Character	Who They Are	AI Use Cases
🏥 NeuralMed	Health-tech startup, 25 engineers	AI diagnostic assistants, medical record extraction, patient chatbots
🏦 Atlas Financial	Enterprise bank, 3000 employees	Compliance agents, fraud detection, customer service bots
🚀 MediaForge	Content operations platform, 40 developers	Image/video generation, marketing content pipelines, prompt optimisation
👨‍💻 Kai	AI engineer at a logistics company	Infrastructure decisions, CI/CD for AI, deployment troubleshooting

Real-world example: Kai's model selection

Kai needs to build three features for the logistics platform:

Package label OCR — reads shipping labels from photos → Content Understanding (Foundry Tool — purpose-built, no model hosting)
Route optimisation chatbot — answers complex questions about delivery routes → GPT-4o (LLM — needs reasoning over structured data)
Automated status updates — generates short “your package is on its way” messages → Phi-4-mini (SLM — simple generation, high volume, low cost)

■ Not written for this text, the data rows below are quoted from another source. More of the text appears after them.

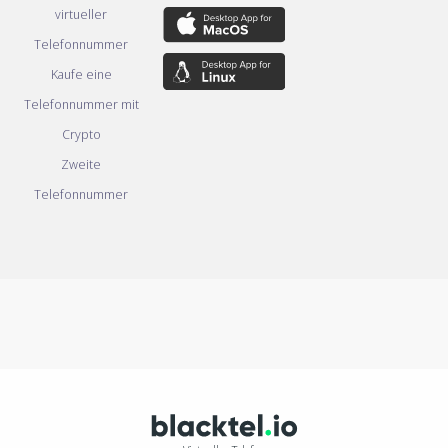
virtueller
Telefonnummer
Kaufe eine
Telefonnummer mit
Crypto
Zweite
Telefonnummer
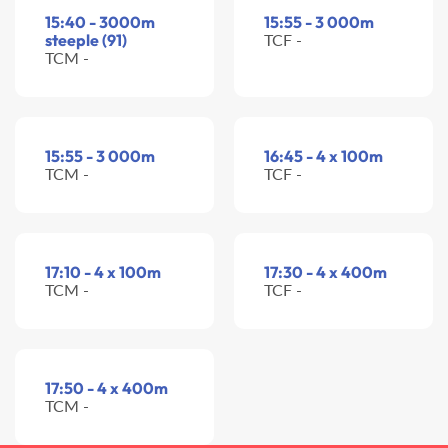
15:40 - 3000m
15:55 - 3 000m
steeple (91)
TCF -
TCM -
15:55 - 3 000m
16:45 - 4 x 100m
TCM -
TCF -
17:10 - 4 x 100m
17:30 - 4 x 400m
TCM -
TCF -
17:50 - 4 x 400m
TCM -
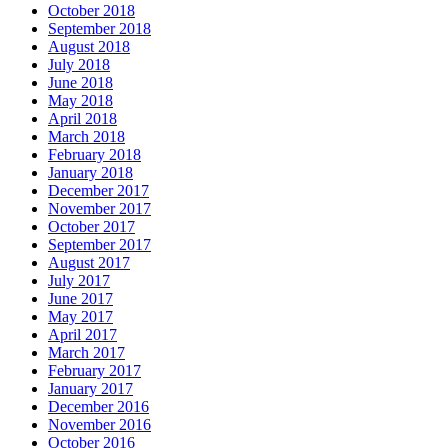
October 2018
September 2018
August 2018
July 2018
June 2018
May 2018
April 2018
March 2018
February 2018
January 2018
December 2017
November 2017
October 2017
September 2017
August 2017
July 2017
June 2017
May 2017
April 2017
March 2017
February 2017
January 2017
December 2016
November 2016
October 2016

Three features, three different model choices. That’s model selection in practice.

Foundry Tools vs models

A common exam confusion: Foundry Tools are not models you deploy — they’re managed services you call.

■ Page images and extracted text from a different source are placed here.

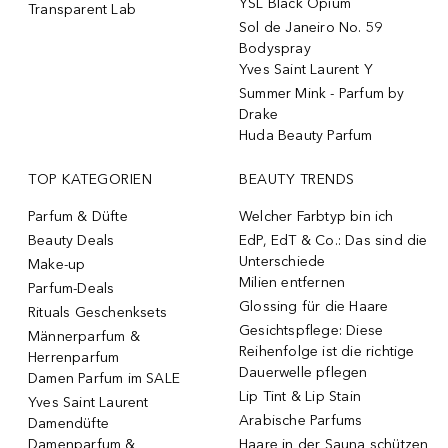
YSL Black Opium
Transparent Lab
Sol de Janeiro No. 59
Bodyspray
Yves Saint Laurent Y
Summer Mink - Parfum by
Drake
Huda Beauty Parfum
TOP KATEGORIEN
BEAUTY TRENDS
Parfum & Düfte
Welcher Farbtyp bin ich
Beauty Deals
EdP, EdT & Co.: Das sind die
Unterschiede
Make-up
Milien entfernen
Parfum-Deals
Glossing für die Haare
Rituals Geschenksets
Gesichtspflege: Diese
Männerparfum &
Reihenfolge ist die richtige
Herrenparfum
Dauerwelle pflegen
Damen Parfum im SALE
Lip Tint & Lip Stain
Yves Saint Laurent
Arabische Parfums
Damendüfte
Damenparfum &
Haare in der Sauna schützen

Foundry Tool	What It Does	When to Use Instead of a Model
Azure AI Search	Semantic, vector, and hybrid search	When you need retrieval/grounding for RAG
Content Understanding	OCR, layout analysis, field extraction from documents	When extracting structured data from PDFs, forms, images
Azure Speech	Speech-to-text, text-to-speech	When you need dedicated speech processing
Azure Translator	Text and document translation	When you need reliable multilingual translation

Exam tip: Foundry Tools vs prompting an LLM

The exam tests whether you know when to use a dedicated Foundry Tool versus prompting an LLM to do the same task. Key rule: if a Foundry Tool exists for the task, it’s usually the correct answer — it’s cheaper, more reliable, and purpose-built.

Example: “Translate a 500-page legal document from English to Japanese.” Answer: Azure Translator (Foundry Tool), NOT “prompt GPT-4o to translate.”

The model catalog and Model Router

Microsoft Foundry’s model catalog gives you access to 11,000+ models from OpenAI, Meta, Mistral, Anthropic, and more. You don’t have to use only Microsoft models.

Model Router is a deployable model in the Foundry catalog — you deploy it like any other model and call it via the Chat Completions API. It automatically selects the best underlying model for each request based on cost-performance trade-offs. Think of it as “auto-scaling for model intelligence” — simple requests get routed to cheaper models, complex ones to more capable models.